Polymarket is hoping to turn doomscrolling into a night out. The crypto-based prediction platform says it plans to open a pop-up bar in Washington, DC, this weekend called The Situation Room, pitched as a sports pub-style venue where betting on global events will be the main attraction—think live X feeds, flight trackers, Bloomberg stations, and betting screens, per Inc. "Imagine a sports bar ... but just for situation monitoring," the company said Wednesday in an X post.

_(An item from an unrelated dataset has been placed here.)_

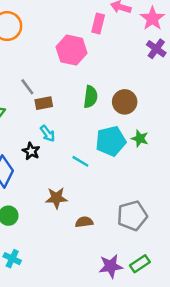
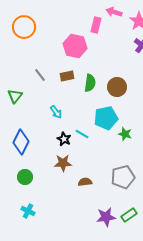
brown rectangle: (44, 103) -> (67, 76), moved
green star: (140, 139) -> (125, 134), moved
black star: (31, 151) -> (64, 139), moved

The unique venue, which Axios notes will temporarily take over DC's Proper 21, has already gotten its hands on close to 80 screens, interactive touch screens, and a 6-foot globe for the occasion. It continues the company's flair for attention-grabbing stunts, following February's dueling free pop-up grocery stores it erected along with rival prediction market Kalshi in New York, per Inc. It also lands as Polymarket acquires crypto infrastructure startup Brahma, and as the broader prediction market industry draws more scrutiny.
On Tuesday, Arizona filed criminal charges against Kalshi, accusing it of running an illegal gambling scheme. Lawmakers are also pushing to limit bets on war, terrorism, and assassinations after concerns about trades tied to military actions. DC could prove more welcoming: Michael Selig, chair of the Commodity Futures Trading Commission, has praised prediction markets as socially useful, and Donald Trump Jr. is both an investor in Polymarket and a volunteer adviser to it, as well as a paid adviser to Kalshi.
The announcement has spurred mixed reaction. "They're calling it the Worst First Date Option In DC History," one detractor snarked online, per Fast Company, which calls the pop-up "a bar where you can drink and watch the world unravel in real time." "Brain rot, but in public" was another assessment. At least one commenter is calling it "an intriguing concept" that "sounds a lot like drinking in an airport," but with more community. "I can imagine a place full of other people just as hopelessly addicted to doomscrolling as me, but we're all looking up at the info screens instead of our phones, and also at one another," Mike Pearl writes for Gizmodo. It's not clear if Polymarket has plans to eventually turn this venue into a more permanent one.